Milan Meetarbhan insiste également sur le fait que n’importe quel parlementaire, même issu des rangs de l’opposition, peut aspirer à remplacer le Premier ministre. Il suffit juste qu’il détienne la majorité au Parlement. Justement, comment être sûr que le «candidat» dispose d’une majorité? «Celui qui est appelé à devenir Premier ministre doit être en mesure de le prouver.»

Pour Satish Faugoo, ancien magistrat ayant également occupé le poste d’Attorney General, la Constitution est très «directe» sur cette question. Il cite, tout comme Milan Meetarbhan, l’article 59 (3). Pour lui, tout comme pour Alan Ganoo, homme de loi, «celui qui commande la majorité au sein du Parlement peut devenir Premier ministre». Et contrairement à ce que dit Penny Hack, celui-ci soutient qu’un Premier ministre peut bel et bien révoquer un Premier ministre adjoint…

L’ancien président de la République Kailash Purryag prend aussi Penny Hack à contre-pied. «C’est le Premier ministre qui nomme le Premier ministre adjoint tout comme les autres ministres. Il a le droit de le révoquer.» Il déclare que la Constitution est on ne peut plus claire, si un Premier ministre n’est plus apte à diriger le pays, c’est celui qui «carries the majority» qui est nommé à sa place.

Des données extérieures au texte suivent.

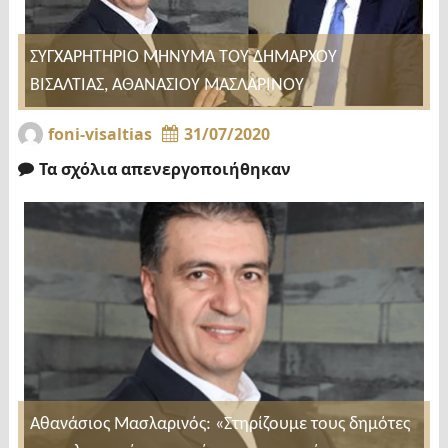
ΣΥΓΧΑΡΗΤΗΡΙΟ ΜΗΝΥΜΑ ΤΟΥ ΔΗΜΑΡΧΟΥ
ΒΙΣΑΛΤΙΑΣ, ΑΘΑΝΑΣΙΟΥ ΜΑΣΛΑΡΙΝΟΥ
foni-visaltias
31/07/2020
Τα σχόλια απενεργοποιήθηκαν
Αθανάσιος Μασλαρινός: «Στηρίζουμε τους δημότες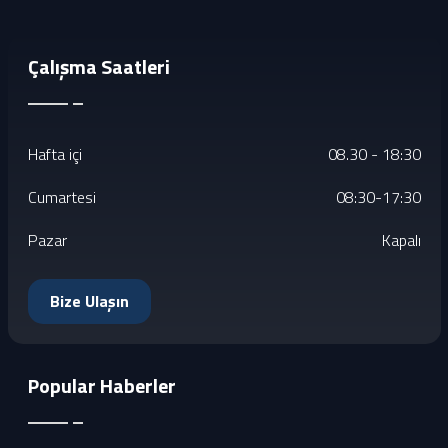
Çalışma Saatleri
Hafta içi
08.30 - 18:30
Cumartesi
08:30-17:30
Pazar
Kapalı
Bize Ulaşın
Popular Haberler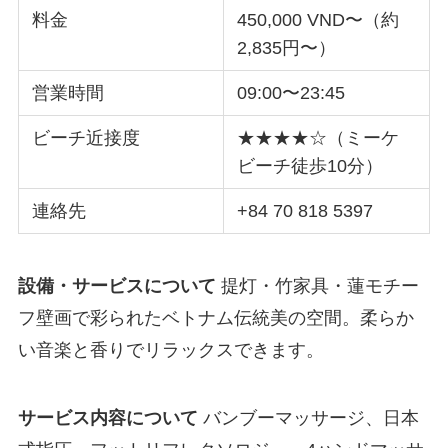
料金
450,000 VND〜（約
2,835円〜）
営業時間
09:00〜23:45
ビーチ近接度
★★★★☆（ミーケ
ビーチ徒歩10分）
連絡先
+84 70 818 5397
設備・サービスについて
提灯・竹家具・蓮モチー
フ壁画で彩られたベトナム伝統美の空間。柔らか
い音楽と香りでリラックスできます。
サービス内容について
バンブーマッサージ、日本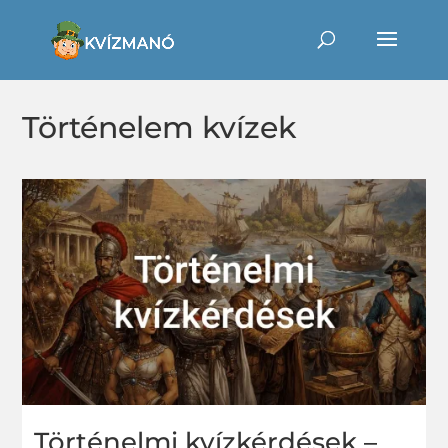
Történelem kvízek
Történelmi kvízkérdések –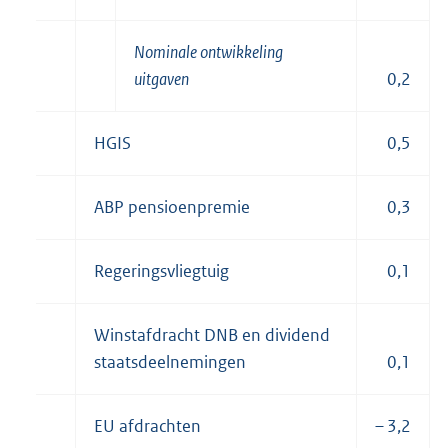
Nominale ontwikkeling
uitgaven
0,2
HGIS
0,5
ABP pensioenpremie
0,3
Regeringsvliegtuig
0,1
Winstafdracht DNB en dividend
staatsdeelnemingen
0,1
EU afdrachten
– 3,2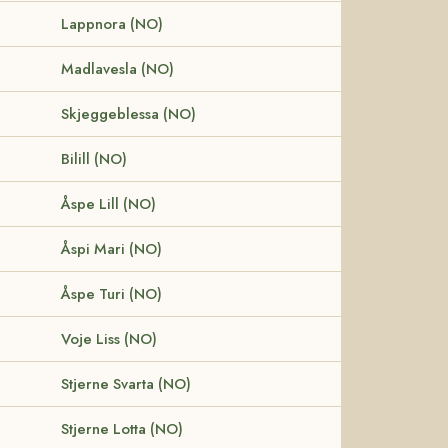
Lappnora (NO)
Madlavesla (NO)
Skjeggeblessa (NO)
Bilill (NO)
Åspe Lill (NO)
Åspi Mari (NO)
Åspe Turi (NO)
Voje Liss (NO)
Stjerne Svarta (NO)
Stjerne Lotta (NO)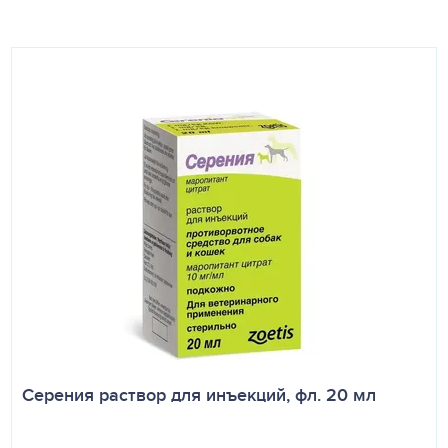
Серения раствор для инъекций, фл. 20 мл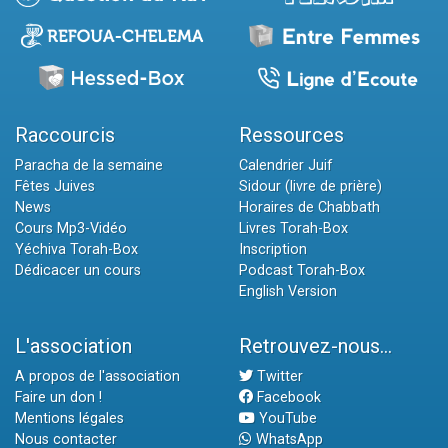
Raccourcis
Ressources
Paracha de la semaine
Calendrier Juif
Fêtes Juives
Sidour (livre de prière)
News
Horaires de Chabbath
Cours Mp3-Vidéo
Livres Torah-Box
Yéchiva Torah-Box
Inscription
Dédicacer un cours
Podcast Torah-Box
English Version
L'association
Retrouvez-nous...
A propos de l'association
Twitter
Faire un don !
Facebook
Mentions légales
YouTube
Nous contacter
WhatsApp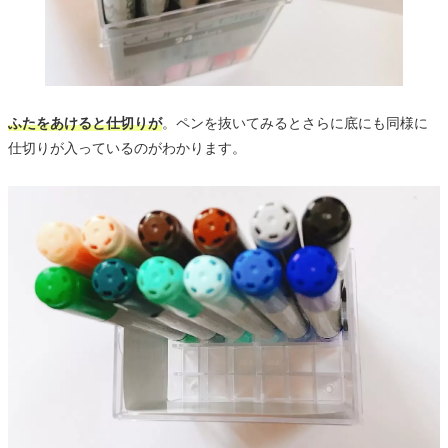
ふたをあけると仕切りが
。ペンを抜いてみるとさらに底にも同様に
仕切りが入っているのがわかります。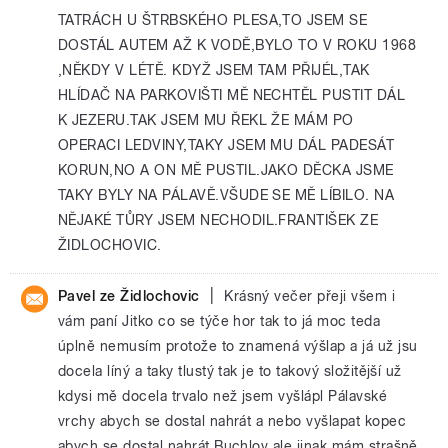
TATRÁCH U ŠTRBSKÉHO PLESA,TO JSEM SE
DOSTÁL AUTEM AŽ K VODĚ,BYLO TO V ROKU 1968
,NĚKDY V LÉTĚ. KDYŽ JSEM TAM PŘIJÉL,TAK
HLÍDAČ NA PARKOVIŠTI MĚ NECHTĚL PUSTIT DÁL
K JEZERU.TAK JSEM MU ŘEKL ŽE MÁM PO
OPERACI LEDVINY,TAKY JSEM MU DÁL PADESÁT
KORUN,NO A ON MĚ PUSTIL.JAKO DĚCKA JSME
TAKY BYLY NA PÁLAVĚ.VŠUDE SE MĚ LÍBILO. NA
NĚJAKÉ TŮRY JSEM NECHODIL.FRANTIŠEK ZE
ŽIDLOCHOVIC.
|
Pavel ze Židlochovic
Krásný večer přeji všem i
vám paní Jitko co se týče hor tak to já moc teda
úplně nemusím protože to znamená výšlap a já už jsu
docela líný a taky tlustý tak je to takový složitější už
kdysi mě docela trvalo než jsem vyšlápl Pálavské
vrchy abych se dostal nahrát a nebo vyšlapat kopec
abych se dostal nahrát Buchlov ale jinak mám strašně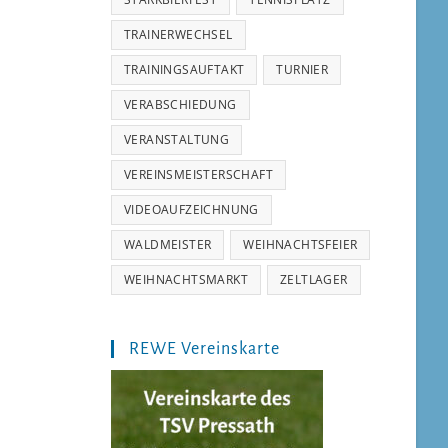
TRAINERWECHSEL
TRAININGSAUFTAKT
TURNIER
VERABSCHIEDUNG
VERANSTALTUNG
VEREINSMEISTERSCHAFT
VIDEOAUFZEICHNUNG
WALDMEISTER
WEIHNACHTSFEIER
WEIHNACHTSMARKT
ZELTLAGER
REWE Vereinskarte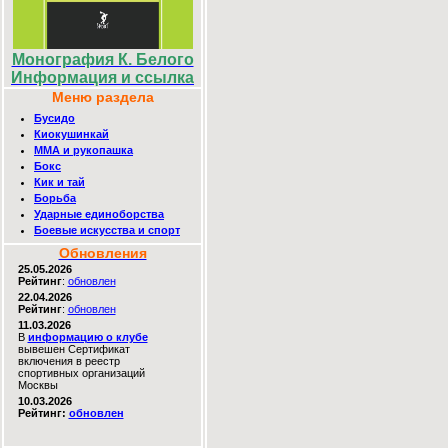
Монография К. Белого
Информация и ссылка
Меню раздела
Бусидо
Киокушинкай
MMA и рукопашка
Бокс
Кик и тай
Борьба
Ударные единоборства
Боевые искусства и спорт
Обновления
25.05.2026
Рейтинг
:
обновлен
22.04.2026
Рейтинг
:
обновлен
11.03.2026
В
информацию о клубе
вывешен Сертификат
включения в реестр
спортивных организаций
Москвы
10.03.2026
Рейтинг:
обновлен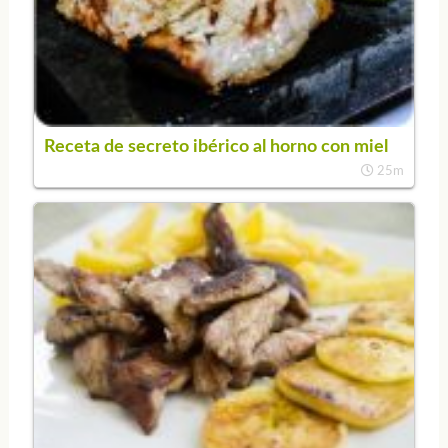
Receta de secreto ibérico al horno con miel
25m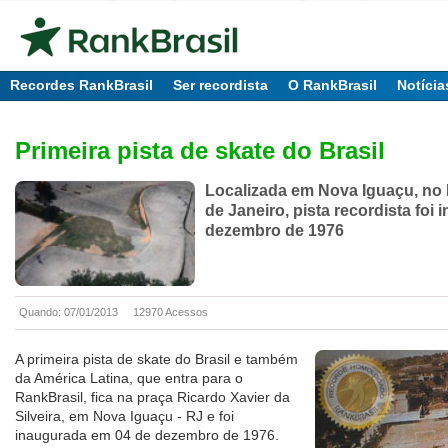
Recordes RankBrasil
Ser recordista
O RankBrasil
Notícia
Primeira pista de skate do Brasil
Localizada em Nova Iguaçu, no
de Janeiro, pista recordista foi
dezembro de 1976
Quando: 07/01/2013
12970 Acessos
A primeira pista de skate do Brasil e também
da América Latina, que entra para o
RankBrasil, fica na praça Ricardo Xavier da
Silveira, em Nova Iguaçu - RJ e foi
inaugurada em 04 de dezembro de 1976.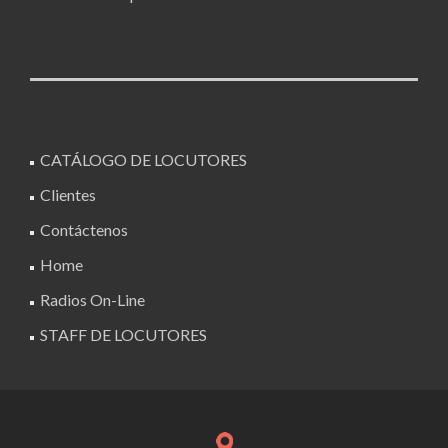
CATÁLOGO DE LOCUTORES
Clientes
Contáctenos
Home
Radios On-Line
STAFF DE LOCUTORES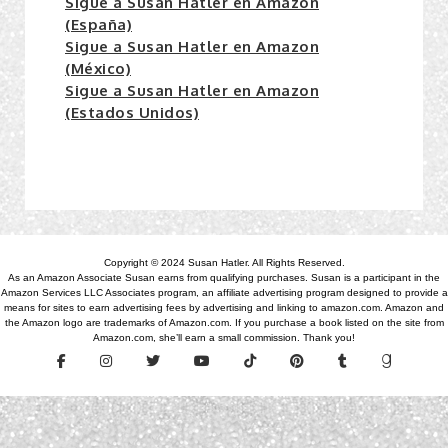
Sigue a Susan Hatler en Amazon
(España)
Sigue a Susan Hatler en Amazon
(México)
Sigue a Susan Hatler en Amazon
(Estados Unidos)
Copyright © 2024 Susan Hatler. All Rights Reserved.
As an Amazon Associate Susan earns from qualifying purchases. Susan is a participant in the
Amazon Services LLC Associates program, an affiliate advertising program designed to provide a
means for sites to earn advertising fees by advertising and linking to amazon.com. Amazon and
the Amazon logo are trademarks of Amazon.com. If you purchase a book listed on the site from
Amazon.com, she’ll earn a small commission. Thank you!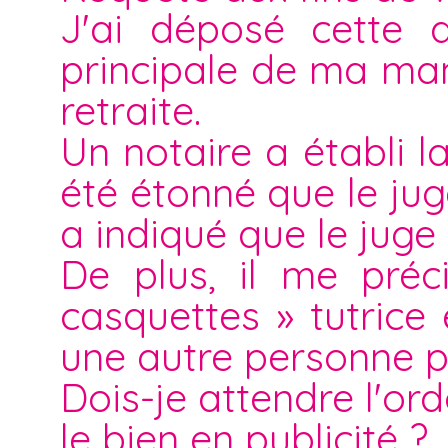
J'ai déposé cette 
principale de ma ma
retraite.
Un notaire a établi l
été étonné que le ju
a indiqué que le juge a
De plus, il me pré
casquettes » tutric
une autre personne p
Dois-je attendre l'o
le bien en publicité ?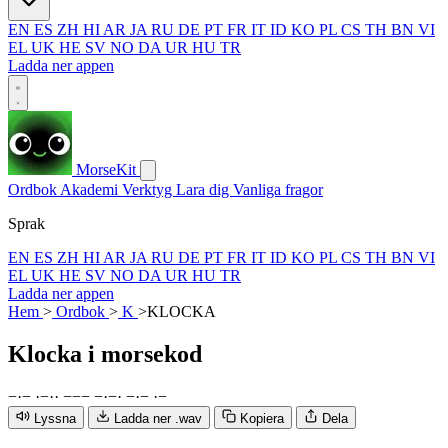
EN
ES
ZH
HI
AR
JA
RU
DE
PT
FR
IT
ID
KO
PL
CS
TH
BN
VI
EL
UK
HE
SV
NO
DA
UR
HU
TR
Ladda ner appen
MorseKit
Ordbok
Akademi
Verktyg
Lara dig
Vanliga fragor
Sprak
EN
ES
ZH
HI
AR
JA
RU
DE
PT
FR
IT
ID
KO
PL
CS
TH
BN
VI
EL
UK
HE
SV
NO
DA
UR
HU
TR
Ladda ner appen
Hem
>
Ordbok
>
K
>
KLOCKA
Klocka
i morsekod
−
·
−
·
−
·
·
−
−
−
−
·
−
·
−
·
−
·
−
Lyssna
Ladda ner .wav
Kopiera
Dela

Des propos corroborés par Raouf Gulbul, avocat: «Ce n’est pas obligatoirement le Premier ministre adjoint qui est nommé de facto. C’est celui qui détient la majorité qui est appelé par la présidence à devenir Premier ministre.» Dev Erriah est lui aussi catégorique à ce propos. «Récemment, en Angleterre, après la démission de David Cameron comme Premier ministre, Theresa May est venue prouver qu’elle détenait une majorité et la reine l’a nommée comme Premier ministre. C’était le cas également avec Tony Blair et Gordon Brown», rappelle l’homme de loi. «Notre système est calqué sur celui de Westminster et tout comme en Angleterre, le parlementaire qui ‘commande la majorité’ devient le Premier ministre.»

D’accord, mais qu’advient-il de Pravind Jugnauth dans tout ça? Qu’il passe par des élections pour devenir Premier ministre, c’est encore un autre débat, concluent nos interlocuteurs.